Au musée, au zoo, dans la nature, vous ne regardez déjà peut-être plus les animaux de la même manière. Intelligence animale et sensibilité s'invitent de plus en plus dans la préoccupation des humains. Emmanuelle Pouydebat, biologiste, directrice de recherches au CNRS et chercheuse au muséum national d’histoire naturelle, était l'invitée de l'émission C'est arrivé demain. Elle nous en dit plus sur l’intelligence animale.
L'outil aussi utilisé par les animaux. Son travail remet en perspective la soit-disant suprématie humaine, du moins l'idée que l'homme serait loin devant en matière d’intelligence. "J'entends par intelligence un ensemble de comportements qui va permettre à un individu ou une espèce de s'adapter à son milieu." L'outil, par exemple, qui a été un critère de culture chez l'homme, est également utilisé par les animaux : les primates le font mais aussi des invertébrés comme les guêpes ou les araignées, qui peuvent disposer "des pierres autour de leur terrier, tisser un fil qui va créer une vibration à l'approche d'une proie ou d'un prédateur".
Dans le genre étonnant, les chimpanzés "sont capables de se fabriquer des espèces de tongs quand ils ont à monter sur des troncs avec de grosses épines. Il se payent même le luxe de se mettre des grosses écorces sous les fesses pour se faire des fauteuils un peu plus confortables", décrit la biologiste. Les éléphants sont également très ingénieux. Utilisés en Asie pour différentes tâches, ils ont des cloches autour du cou pour être repérés. "Les éléphants prennent de la boue et la mettent dans la cloche pour que le son ne retentisse pas."

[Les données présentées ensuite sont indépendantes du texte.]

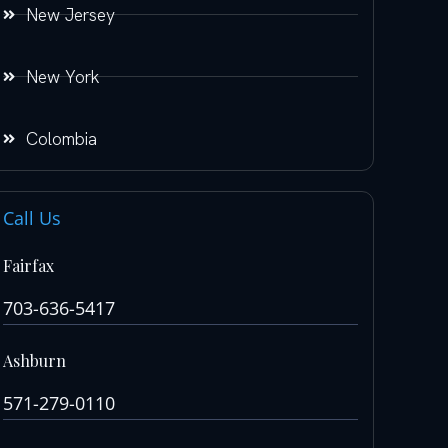
New Jersey
New York
Colombia
Call Us
Fairfax
703-636-5417
Ashburn
571-279-0110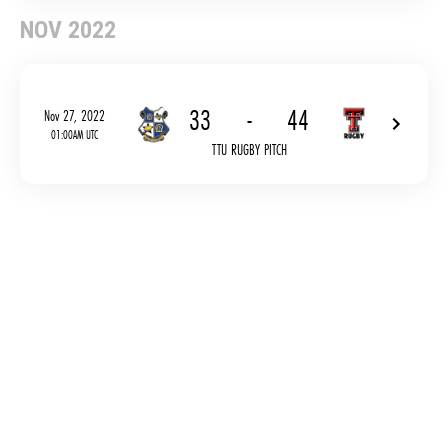
NOV 2022
33
-
44
Nov 27, 2022
01:00AM UTC
TTU RUGBY PITCH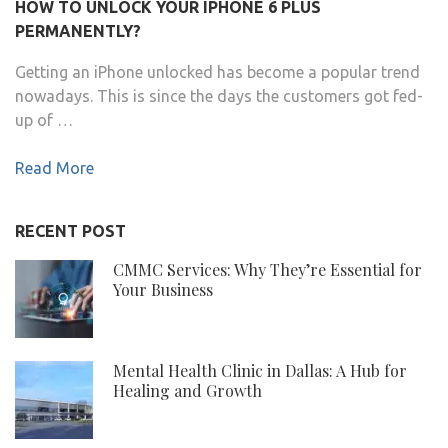
HOW TO UNLOCK YOUR IPHONE 6 PLUS
PERMANENTLY?
Getting an iPhone unlocked has become a popular trend
nowadays. This is since the days the customers got fed-
up of …
Read More
RECENT POST
CMMC Services: Why They’re Essential for
Your Business
Mental Health Clinic in Dallas: A Hub for
Healing and Growth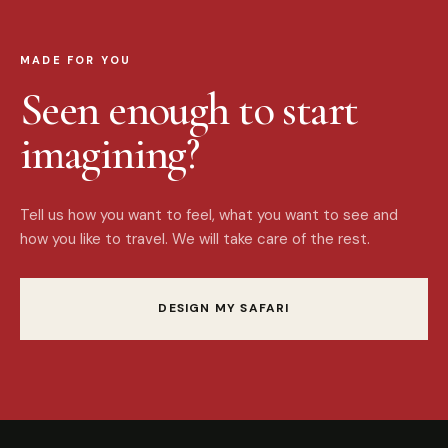
MADE FOR YOU
Seen enough to start
imagining?
Tell us how you want to feel, what you want to see and
how you like to travel. We will take care of the rest.
DESIGN MY SAFARI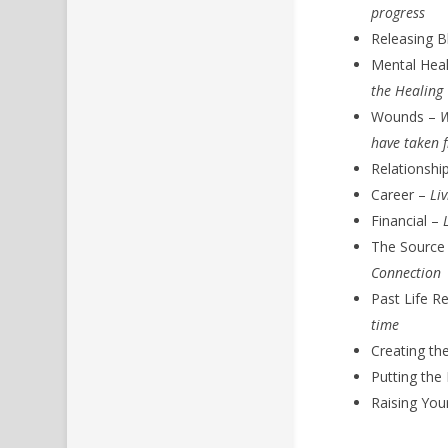
progress
Releasing B
Mental Hea
the Healing
Wounds –
W
have taken 
Relationshi
Career –
Li
Financial –
The Source
Connection
Past Life R
time
Creating th
Putting the
Raising You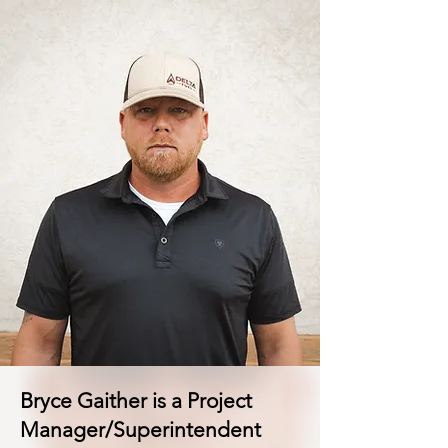
Bryce Gaither is a Project
Manager/Superintendent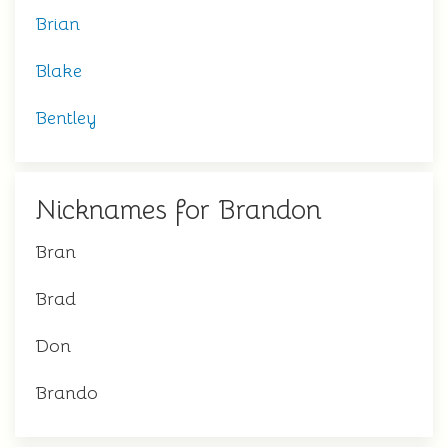
Brian
Blake
Bentley
Nicknames for Brandon
Bran
Brad
Don
Brando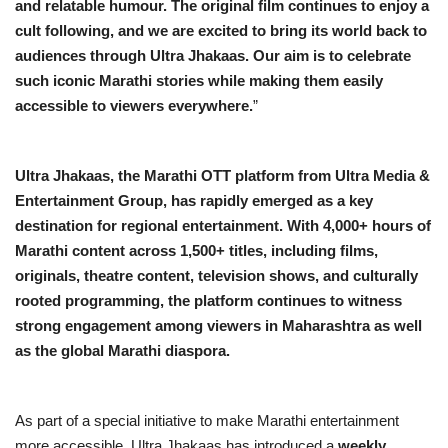
and relatable humour. The original film continues to enjoy a
cult following, and we are excited to bring its world back to
audiences through Ultra Jhakaas. Our aim is to celebrate
such iconic Marathi stories while making them easily
accessible to viewers everywhere.
”
Ultra Jhakaas, the Marathi OTT platform from Ultra Media &
Entertainment Group, has rapidly emerged as a key
destination for regional entertainment. With 4,000+ hours of
Marathi content across 1,500+ titles, including films,
originals, theatre content, television shows, and culturally
rooted programming, the platform continues to witness
strong engagement among viewers in Maharashtra as well
as the global Marathi diaspora.
As part of a special initiative to make Marathi entertainment
more accessible, Ultra Jhakaas has introduced a
weekly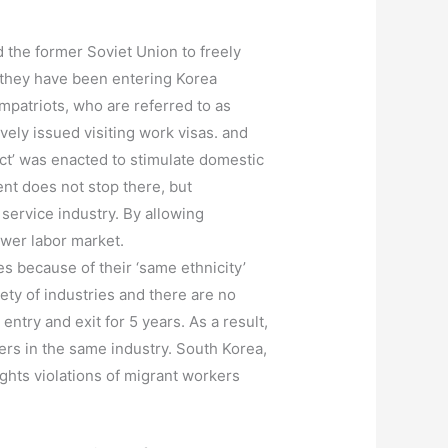
d the former Soviet Union to freely
, they have been entering Korea
mpatriots, who are referred to as
vely issued visiting work visas. and
Act’ was enacted to stimulate domestic
ent does not stop there, but
service industry. By allowing
ower labor market.
 because of their ‘same ethnicity’
ty of industries and there are no
entry and exit for 5 years. As a result,
ers in the same industry. South Korea,
ights violations of migrant workers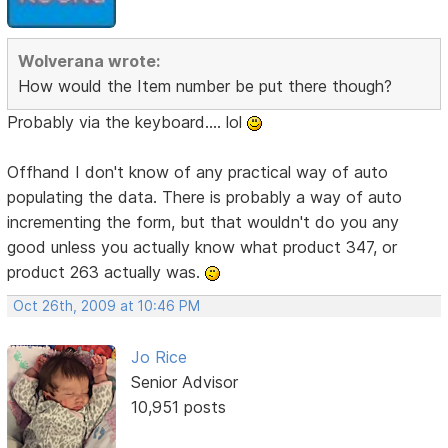
Wolverana wrote:
How would the Item number be put there though?
Probably via the keyboard.... lol
Offhand I don't know of any practical way of auto
populating the data. There is probably a way of auto
incrementing the form, but that wouldn't do you any
good unless you actually know what product 347, or
product 263 actually was.
Oct 26th, 2009 at 10:46 PM
Jo Rice
Senior Advisor
10,951 posts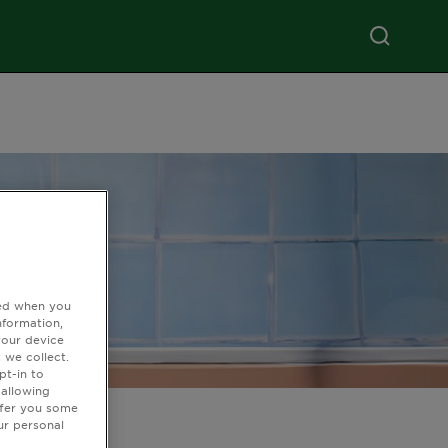
ted when you
nformation,
your device
 we collect.
pt-in to
 allowing
ffer you some
ur personal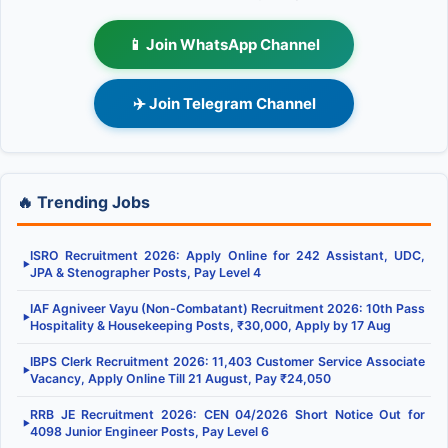
📱 Join WhatsApp Channel
✈️ Join Telegram Channel
🔥 Trending Jobs
ISRO Recruitment 2026: Apply Online for 242 Assistant, UDC,
▶
JPA & Stenographer Posts, Pay Level 4
IAF Agniveer Vayu (Non-Combatant) Recruitment 2026: 10th Pass
▶
Hospitality & Housekeeping Posts, ₹30,000, Apply by 17 Aug
IBPS Clerk Recruitment 2026: 11,403 Customer Service Associate
▶
Vacancy, Apply Online Till 21 August, Pay ₹24,050
RRB JE Recruitment 2026: CEN 04/2026 Short Notice Out for
▶
4098 Junior Engineer Posts, Pay Level 6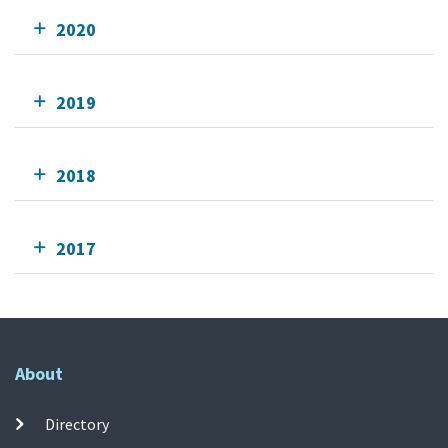
2020
2019
2018
2017
About
Directory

Transmission du savoir. Si les animaux savent apprendre, ils savent aussi transmettre. "Il y a des transmissions infraspécifiques, au sein même de l'espèce". Les mamans chimpanzés apprennent notamment aux petits à casser des noix avec des pierres. S'y ajoutent les phénomène d'observation et de tradition. "Une femelle macaque a eu l'idée, un jour, de tremper sa patate douce dans l'eau pour la nettoyer et ce comportement s'est transmis à sa famille, puis à tout le groupe puis dans d'autres groupes de macaques japonais. (...) Avant, ils n'allaient pas du tout dans l'eau, maintenant ils y jouent, ça a transformé leurs habitudes."

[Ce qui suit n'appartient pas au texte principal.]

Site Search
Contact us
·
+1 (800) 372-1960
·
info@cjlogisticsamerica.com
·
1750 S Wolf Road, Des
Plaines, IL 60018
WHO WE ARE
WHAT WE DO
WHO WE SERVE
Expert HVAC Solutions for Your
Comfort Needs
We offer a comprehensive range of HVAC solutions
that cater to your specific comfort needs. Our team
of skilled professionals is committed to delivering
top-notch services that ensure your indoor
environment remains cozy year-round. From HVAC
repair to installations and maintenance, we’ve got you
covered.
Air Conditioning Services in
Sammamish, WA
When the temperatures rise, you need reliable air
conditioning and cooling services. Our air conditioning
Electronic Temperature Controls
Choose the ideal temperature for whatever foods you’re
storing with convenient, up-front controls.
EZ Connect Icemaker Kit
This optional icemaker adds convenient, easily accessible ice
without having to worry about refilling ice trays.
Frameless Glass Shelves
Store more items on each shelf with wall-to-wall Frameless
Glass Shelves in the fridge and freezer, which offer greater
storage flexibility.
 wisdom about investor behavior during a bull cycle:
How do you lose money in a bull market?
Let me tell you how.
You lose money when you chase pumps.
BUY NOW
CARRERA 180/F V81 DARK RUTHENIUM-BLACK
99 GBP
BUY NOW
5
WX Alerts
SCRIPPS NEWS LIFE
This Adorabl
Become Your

Empathie. Au-delà de leur capacité de réflexion, les animaux se montrent aussi empathiques. "En terme de coopération, on a énormément d'exemples touchants." Par exemple, les fourmis tisserandes vont avoir pour tâche de rassembler les feuilles, d'autres vont être occupées à coudre les feuilles entre elles en utilisant la soie produite par leurs propres larves. Autre exemple : un gorille qui avait appris le langage des signes faisait par de ses sentiments. En manque d'affection en captivité, il avait reçu deux chatons. L'un d'eux s'était malheureusement fait percuter par une voiture et sa soigneuse lui avait annoncé sa mort. Le gorille avait alors exprimé sa tristesse et poussait des gémissements.

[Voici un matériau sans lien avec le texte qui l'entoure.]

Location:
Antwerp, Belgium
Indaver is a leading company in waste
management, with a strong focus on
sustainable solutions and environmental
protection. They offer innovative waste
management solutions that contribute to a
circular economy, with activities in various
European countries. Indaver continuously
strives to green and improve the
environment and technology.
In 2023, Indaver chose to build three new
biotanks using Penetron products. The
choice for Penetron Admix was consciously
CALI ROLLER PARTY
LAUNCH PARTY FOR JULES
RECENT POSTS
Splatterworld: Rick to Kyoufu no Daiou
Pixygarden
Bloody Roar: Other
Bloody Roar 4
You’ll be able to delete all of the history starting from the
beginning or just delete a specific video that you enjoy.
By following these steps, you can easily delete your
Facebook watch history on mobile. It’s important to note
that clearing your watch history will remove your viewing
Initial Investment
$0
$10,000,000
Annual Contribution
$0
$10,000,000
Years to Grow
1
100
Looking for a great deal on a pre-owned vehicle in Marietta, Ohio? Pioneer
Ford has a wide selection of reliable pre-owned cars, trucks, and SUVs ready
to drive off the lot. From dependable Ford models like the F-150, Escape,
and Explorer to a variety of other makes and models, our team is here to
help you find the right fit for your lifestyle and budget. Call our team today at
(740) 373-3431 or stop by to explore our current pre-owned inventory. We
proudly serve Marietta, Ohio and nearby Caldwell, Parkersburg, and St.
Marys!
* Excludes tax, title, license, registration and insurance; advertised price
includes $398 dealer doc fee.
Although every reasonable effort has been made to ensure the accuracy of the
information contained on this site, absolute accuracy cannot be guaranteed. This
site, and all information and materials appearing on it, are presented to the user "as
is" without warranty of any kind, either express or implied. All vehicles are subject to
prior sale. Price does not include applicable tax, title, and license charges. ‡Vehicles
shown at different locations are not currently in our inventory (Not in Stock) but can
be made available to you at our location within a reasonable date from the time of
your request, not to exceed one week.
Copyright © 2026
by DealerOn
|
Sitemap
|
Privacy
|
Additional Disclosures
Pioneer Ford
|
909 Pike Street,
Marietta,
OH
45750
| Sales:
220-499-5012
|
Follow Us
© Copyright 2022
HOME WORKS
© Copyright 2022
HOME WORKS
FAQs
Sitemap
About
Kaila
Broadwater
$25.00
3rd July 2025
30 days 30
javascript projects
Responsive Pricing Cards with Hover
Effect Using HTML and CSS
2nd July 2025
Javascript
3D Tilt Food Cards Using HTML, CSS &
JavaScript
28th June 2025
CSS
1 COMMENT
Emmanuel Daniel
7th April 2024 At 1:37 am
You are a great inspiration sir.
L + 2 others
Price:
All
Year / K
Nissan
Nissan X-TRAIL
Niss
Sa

Le plus surprenant, chez les animaux, reste peut-être leur part de mystère, notamment en termes de navigation spatiale. On ne sait pas encore comment des fourmis prennent des raccourcis, comment les pigeons voyageurs se repèrent, explique Emmanuelle Pouydebat. "Il y a probablement des sens qu'ils ont et que l'on a pas encore découvert."